Bask With Luke Under the Cerulean on Debut EP ‘Blue Sky’

INTERVIEW

INTERVIEW


☆ BY NICO CHODOR

LUKE TYLER SHELTON SWEET-TALKS THE SUN ON HIS DEBUT EP BLUE SKY—a love letter to home as a place, person, and star. He grew up in the San Fernando Valley, right outside of LA, where he found his way back to the early 1970s somewhere between Mulholland and Highway 1. Blue Sky bespeaks the folk rock magic of the Santa Monica Mountains, once home to musical titans like Neil Young and Joni.

After signing with Concord Records, Shelton found kinship with producers Shooter Jennings (Brandi Carlile, Tanya Tucker) and Jonathan Wilson (Father John Misty, Angel Olsen) in the creative seedbed of Wilson’s Topanga Canyon studio. Their sessions together were special, recalls Luke, “because it was their first time getting to work together on a project and we were all just happy to be there hanging out. The sessions were always laid back and fun, and they allowed me to visualize the ideas I was having in real time. It was a great first experience recording in real studios.” Mixed by four-time Grammy winner Trina Shoemaker—and featuring Wilson on drums, guitar, and Moog synth with Ted Russell Kamp on bass—Blue Sky captures times gone by in a bottle.

Shelton moves gracefully on this EP between love and longing, across time and place. “Love songs always come easiest,” he tells me. “Whether they’re about a girlfriend, a place I’ve been to, friends, etc. I’d say love is the common denominator for most of the songs on Blue Sky, just in different contexts.” He wrote track two, “Feeling Always Down,” purely for the sake of writing a sad song, and “Where the West Begins” is a poem by Arthur Chapman that he rewrote as an homage to growing up on the West Coast. Originally published in 1917, Chapman’s description and appreciation for the place Shelton calls home still rings true. “When I re-worked his poem into a song, I was thinking of every time I’d return home from travelling and be welcomed by LA’s blue skies, warm weather, beaches, mountains, and all my friends and family,” says Luke.

He wrote “Blue Sky,” track seven, in the springtime after going through a breakup, though he’s been told it’s an “all-seasons” kind of song. Under the melancholic rainfall of his acoustic guitar, “it’s bittersweet like a rainy day in spring, an overcast summer morning, or a chilly fall day,” during which leaves embody life transition. Luke wills the fog to clear on this one. His lyrics convey feeling lost, craving warmth, and perhaps solace, too.

This debut EP rolls the windows down on the cusp of summer going into fall. It’s Carol King-inspired by way of simple, smooth production. Shelton’s vocals put your mind at ease. He pulls from Harrison on All Things Must Pass, and the Yusuf/Cat Stevens discography, to let the light in on this seven-track debut. Blue Sky asks you to lie back in the grass, watch the trees sway, and bask with them under the cerulean.

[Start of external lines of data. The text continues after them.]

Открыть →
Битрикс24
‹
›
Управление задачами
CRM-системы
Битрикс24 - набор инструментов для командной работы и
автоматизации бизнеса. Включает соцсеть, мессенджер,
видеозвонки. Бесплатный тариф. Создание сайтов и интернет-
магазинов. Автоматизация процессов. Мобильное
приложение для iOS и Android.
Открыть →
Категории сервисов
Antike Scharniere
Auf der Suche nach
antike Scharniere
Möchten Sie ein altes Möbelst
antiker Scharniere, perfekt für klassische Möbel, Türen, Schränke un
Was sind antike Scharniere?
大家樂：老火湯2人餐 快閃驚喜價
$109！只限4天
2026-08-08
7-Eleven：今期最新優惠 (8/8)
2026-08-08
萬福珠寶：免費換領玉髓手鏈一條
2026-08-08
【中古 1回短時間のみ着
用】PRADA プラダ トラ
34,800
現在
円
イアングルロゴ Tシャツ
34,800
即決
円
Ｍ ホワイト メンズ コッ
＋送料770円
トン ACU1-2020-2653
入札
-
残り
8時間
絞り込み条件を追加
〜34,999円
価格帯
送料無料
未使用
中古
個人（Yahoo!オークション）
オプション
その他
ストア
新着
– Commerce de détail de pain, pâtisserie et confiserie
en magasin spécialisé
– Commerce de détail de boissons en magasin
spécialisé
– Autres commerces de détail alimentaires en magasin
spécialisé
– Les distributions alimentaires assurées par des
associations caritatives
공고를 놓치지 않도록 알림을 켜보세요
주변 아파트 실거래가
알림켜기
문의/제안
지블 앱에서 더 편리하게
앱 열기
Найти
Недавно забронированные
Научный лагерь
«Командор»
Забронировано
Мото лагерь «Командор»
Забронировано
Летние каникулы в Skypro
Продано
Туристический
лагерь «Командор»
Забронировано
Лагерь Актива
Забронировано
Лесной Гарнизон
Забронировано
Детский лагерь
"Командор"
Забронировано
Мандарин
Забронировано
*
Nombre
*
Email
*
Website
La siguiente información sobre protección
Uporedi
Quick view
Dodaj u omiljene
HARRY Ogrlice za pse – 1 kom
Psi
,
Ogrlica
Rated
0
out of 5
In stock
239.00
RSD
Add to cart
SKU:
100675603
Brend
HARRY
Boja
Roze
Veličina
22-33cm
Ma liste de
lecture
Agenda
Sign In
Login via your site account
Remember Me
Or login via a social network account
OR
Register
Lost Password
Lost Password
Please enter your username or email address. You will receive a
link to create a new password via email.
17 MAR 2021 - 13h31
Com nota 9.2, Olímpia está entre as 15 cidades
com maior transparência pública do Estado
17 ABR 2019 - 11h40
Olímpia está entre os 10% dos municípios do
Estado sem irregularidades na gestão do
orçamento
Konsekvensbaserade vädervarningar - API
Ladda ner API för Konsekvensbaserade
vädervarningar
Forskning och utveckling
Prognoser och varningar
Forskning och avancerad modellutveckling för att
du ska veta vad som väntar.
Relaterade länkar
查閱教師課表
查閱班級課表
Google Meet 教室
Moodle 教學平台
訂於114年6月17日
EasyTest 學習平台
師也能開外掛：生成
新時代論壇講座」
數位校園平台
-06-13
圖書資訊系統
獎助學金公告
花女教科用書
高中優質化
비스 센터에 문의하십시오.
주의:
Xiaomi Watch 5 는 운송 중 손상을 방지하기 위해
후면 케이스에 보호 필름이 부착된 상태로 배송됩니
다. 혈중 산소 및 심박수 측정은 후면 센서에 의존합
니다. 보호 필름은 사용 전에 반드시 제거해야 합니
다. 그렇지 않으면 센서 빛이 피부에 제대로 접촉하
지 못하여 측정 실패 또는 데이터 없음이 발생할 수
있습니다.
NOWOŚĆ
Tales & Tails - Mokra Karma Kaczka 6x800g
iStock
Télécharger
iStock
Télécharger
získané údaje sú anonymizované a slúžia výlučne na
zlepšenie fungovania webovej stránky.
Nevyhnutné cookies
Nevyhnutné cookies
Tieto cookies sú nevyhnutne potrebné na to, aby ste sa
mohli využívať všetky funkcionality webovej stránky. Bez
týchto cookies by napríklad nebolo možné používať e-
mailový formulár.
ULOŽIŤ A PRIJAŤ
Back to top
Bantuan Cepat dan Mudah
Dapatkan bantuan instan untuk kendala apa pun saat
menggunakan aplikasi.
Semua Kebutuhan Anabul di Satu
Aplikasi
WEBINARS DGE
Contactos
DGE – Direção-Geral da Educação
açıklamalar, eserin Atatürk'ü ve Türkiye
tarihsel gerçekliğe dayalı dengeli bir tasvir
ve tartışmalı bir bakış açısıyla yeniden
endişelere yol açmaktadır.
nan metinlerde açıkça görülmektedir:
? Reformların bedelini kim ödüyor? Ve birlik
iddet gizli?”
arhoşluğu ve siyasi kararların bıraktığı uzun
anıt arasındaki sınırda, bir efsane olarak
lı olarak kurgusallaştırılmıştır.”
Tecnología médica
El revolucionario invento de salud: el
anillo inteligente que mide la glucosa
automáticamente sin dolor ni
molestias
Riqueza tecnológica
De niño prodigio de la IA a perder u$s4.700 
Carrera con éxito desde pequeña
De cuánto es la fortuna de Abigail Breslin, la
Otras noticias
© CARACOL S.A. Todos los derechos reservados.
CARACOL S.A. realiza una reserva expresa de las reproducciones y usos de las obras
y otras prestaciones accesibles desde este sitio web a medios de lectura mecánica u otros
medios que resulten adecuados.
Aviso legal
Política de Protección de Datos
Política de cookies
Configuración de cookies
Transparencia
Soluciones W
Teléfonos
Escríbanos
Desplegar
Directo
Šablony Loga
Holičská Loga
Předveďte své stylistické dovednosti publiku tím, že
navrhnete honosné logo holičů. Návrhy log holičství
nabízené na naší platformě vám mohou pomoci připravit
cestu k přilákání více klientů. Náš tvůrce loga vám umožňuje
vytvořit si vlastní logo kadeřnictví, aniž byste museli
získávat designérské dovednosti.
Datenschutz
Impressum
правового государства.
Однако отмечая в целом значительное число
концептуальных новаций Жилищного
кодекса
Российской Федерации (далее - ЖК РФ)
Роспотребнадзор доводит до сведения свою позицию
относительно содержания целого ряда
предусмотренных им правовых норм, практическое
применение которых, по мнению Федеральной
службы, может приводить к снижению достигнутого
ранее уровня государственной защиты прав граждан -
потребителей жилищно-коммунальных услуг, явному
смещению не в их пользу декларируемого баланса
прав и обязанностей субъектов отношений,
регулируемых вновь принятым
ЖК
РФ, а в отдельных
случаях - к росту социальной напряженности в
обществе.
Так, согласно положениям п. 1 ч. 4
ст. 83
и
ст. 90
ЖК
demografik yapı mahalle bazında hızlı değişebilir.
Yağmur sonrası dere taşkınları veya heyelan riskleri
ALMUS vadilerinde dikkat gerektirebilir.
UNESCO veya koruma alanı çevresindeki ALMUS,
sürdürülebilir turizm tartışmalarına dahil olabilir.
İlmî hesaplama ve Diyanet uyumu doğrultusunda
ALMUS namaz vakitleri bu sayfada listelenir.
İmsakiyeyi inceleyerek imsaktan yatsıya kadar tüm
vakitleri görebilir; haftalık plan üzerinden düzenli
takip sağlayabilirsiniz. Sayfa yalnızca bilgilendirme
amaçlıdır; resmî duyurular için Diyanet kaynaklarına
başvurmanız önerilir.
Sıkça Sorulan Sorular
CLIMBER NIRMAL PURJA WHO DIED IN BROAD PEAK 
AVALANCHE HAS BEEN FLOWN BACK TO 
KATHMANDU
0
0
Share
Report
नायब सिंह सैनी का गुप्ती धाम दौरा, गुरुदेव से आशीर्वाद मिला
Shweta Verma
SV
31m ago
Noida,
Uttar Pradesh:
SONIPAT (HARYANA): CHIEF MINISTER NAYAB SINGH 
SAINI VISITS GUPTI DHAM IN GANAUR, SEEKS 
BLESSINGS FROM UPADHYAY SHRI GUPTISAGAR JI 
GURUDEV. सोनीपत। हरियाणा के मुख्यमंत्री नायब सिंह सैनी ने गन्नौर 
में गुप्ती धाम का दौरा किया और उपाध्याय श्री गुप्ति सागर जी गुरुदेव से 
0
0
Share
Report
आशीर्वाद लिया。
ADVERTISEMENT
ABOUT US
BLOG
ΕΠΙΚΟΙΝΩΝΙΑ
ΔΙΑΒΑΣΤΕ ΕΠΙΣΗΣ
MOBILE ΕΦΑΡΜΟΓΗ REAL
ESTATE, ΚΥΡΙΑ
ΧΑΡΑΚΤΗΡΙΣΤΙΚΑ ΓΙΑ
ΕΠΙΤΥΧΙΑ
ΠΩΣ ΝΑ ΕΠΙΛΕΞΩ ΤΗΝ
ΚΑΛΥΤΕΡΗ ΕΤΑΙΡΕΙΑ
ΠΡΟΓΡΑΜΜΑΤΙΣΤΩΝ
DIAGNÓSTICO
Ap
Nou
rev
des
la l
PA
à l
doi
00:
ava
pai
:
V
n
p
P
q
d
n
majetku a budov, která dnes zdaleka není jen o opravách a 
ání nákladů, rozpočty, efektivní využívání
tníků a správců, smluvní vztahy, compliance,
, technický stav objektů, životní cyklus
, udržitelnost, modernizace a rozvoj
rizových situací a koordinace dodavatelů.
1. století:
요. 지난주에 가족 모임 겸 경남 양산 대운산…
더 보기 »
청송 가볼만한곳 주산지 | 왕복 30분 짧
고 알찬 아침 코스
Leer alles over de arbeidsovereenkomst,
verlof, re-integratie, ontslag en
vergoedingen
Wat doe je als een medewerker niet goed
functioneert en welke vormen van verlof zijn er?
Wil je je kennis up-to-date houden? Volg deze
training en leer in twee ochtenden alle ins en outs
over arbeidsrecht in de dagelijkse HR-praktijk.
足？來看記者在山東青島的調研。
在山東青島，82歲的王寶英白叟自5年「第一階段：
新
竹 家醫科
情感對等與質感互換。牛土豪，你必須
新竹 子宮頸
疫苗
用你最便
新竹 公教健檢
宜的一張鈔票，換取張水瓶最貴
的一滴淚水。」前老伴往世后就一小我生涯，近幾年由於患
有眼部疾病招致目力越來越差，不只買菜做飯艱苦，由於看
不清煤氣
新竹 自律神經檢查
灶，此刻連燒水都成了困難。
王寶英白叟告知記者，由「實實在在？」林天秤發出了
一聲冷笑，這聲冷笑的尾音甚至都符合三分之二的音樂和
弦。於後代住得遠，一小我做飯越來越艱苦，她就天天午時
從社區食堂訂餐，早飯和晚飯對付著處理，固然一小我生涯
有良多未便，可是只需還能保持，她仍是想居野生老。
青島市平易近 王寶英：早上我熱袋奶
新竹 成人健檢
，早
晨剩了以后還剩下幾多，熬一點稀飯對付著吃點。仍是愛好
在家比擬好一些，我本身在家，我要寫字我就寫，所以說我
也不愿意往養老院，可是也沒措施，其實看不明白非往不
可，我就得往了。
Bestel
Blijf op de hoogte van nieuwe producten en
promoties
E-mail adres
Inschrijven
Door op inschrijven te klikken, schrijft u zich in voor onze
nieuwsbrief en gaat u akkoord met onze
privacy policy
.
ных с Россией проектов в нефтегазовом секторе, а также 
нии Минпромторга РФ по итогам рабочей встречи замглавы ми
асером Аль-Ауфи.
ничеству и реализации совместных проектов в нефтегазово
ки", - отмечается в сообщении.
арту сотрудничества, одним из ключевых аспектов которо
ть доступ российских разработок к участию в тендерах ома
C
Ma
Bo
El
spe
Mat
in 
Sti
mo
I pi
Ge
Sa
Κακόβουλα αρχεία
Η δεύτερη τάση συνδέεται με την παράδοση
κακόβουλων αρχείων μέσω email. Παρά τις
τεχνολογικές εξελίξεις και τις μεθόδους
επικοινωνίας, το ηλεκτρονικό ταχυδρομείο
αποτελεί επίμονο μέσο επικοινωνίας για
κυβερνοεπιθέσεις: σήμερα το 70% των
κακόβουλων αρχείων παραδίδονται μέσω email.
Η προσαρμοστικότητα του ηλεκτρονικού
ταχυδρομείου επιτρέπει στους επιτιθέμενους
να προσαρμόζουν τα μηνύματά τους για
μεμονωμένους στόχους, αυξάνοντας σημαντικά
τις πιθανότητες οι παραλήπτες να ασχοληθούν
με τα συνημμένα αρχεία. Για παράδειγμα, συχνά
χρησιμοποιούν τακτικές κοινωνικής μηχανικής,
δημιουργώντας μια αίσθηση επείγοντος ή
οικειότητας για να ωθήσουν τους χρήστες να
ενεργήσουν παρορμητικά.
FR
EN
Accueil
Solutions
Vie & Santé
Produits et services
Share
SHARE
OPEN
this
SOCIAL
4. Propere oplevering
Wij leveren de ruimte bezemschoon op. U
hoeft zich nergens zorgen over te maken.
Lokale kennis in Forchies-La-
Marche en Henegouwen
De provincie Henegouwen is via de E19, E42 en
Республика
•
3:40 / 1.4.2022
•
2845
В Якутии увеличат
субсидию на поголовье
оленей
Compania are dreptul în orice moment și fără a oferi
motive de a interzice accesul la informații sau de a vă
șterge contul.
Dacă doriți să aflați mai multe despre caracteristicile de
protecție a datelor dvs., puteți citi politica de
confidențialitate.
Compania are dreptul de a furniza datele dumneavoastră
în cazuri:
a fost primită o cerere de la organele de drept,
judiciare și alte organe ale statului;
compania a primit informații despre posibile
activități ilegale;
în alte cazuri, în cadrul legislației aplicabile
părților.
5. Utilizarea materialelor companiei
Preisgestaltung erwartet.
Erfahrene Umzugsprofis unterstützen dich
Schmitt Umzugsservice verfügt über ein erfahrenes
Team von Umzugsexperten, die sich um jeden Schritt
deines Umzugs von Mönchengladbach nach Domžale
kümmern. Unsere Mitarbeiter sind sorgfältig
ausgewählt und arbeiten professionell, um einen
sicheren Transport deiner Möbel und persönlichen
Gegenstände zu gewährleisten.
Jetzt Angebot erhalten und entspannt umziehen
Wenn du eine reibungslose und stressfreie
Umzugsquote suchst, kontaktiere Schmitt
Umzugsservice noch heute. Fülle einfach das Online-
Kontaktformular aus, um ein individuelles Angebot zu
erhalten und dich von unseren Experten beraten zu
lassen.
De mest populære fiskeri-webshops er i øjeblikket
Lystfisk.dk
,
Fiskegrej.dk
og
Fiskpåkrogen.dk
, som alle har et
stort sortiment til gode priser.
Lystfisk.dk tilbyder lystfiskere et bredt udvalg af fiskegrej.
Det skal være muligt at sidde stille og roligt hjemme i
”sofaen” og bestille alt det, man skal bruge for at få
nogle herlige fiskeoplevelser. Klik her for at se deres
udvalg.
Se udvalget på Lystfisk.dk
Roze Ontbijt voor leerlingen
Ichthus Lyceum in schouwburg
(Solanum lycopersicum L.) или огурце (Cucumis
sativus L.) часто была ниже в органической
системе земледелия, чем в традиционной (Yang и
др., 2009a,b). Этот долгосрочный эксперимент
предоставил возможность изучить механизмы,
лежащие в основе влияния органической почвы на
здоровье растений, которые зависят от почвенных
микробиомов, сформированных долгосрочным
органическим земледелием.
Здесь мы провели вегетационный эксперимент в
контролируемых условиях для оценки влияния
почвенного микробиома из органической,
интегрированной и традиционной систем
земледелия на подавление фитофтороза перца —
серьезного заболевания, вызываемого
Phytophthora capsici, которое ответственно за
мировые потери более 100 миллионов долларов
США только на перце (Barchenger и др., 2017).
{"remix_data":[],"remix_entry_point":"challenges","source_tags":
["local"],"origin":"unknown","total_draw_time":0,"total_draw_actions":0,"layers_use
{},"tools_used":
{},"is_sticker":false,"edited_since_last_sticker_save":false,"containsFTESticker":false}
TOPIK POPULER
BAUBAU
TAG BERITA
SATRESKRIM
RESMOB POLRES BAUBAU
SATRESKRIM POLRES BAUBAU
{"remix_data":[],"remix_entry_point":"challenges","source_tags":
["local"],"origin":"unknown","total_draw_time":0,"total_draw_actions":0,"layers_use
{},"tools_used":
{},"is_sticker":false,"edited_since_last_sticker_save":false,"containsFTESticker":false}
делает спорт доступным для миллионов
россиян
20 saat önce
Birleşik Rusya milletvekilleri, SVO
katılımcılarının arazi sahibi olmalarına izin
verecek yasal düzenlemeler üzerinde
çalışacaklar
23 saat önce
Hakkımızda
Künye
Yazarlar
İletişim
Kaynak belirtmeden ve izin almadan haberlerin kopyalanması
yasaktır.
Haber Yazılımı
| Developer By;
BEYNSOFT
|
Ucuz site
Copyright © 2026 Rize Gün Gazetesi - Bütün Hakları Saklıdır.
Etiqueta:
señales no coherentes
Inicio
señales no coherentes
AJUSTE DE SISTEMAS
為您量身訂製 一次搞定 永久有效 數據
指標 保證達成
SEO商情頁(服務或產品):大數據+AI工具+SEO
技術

In between touring his music and playing guitar for his friend Malcolm Todd, Luke Tyler Shelton is now trying to spend as much time writing and making demos as he can. “I’ve been writing a lot of stuff that I really like and am starting to put together all the pieces in my head of what I want my next body of work to sound like, and how I’m going to make that happen,” he tells me. “So, stay tuned.”

Shelton is opening for Chaparelle at The Troubadour on December 5th and can be found playing some other LA shows this fall. Blue Sky is out now.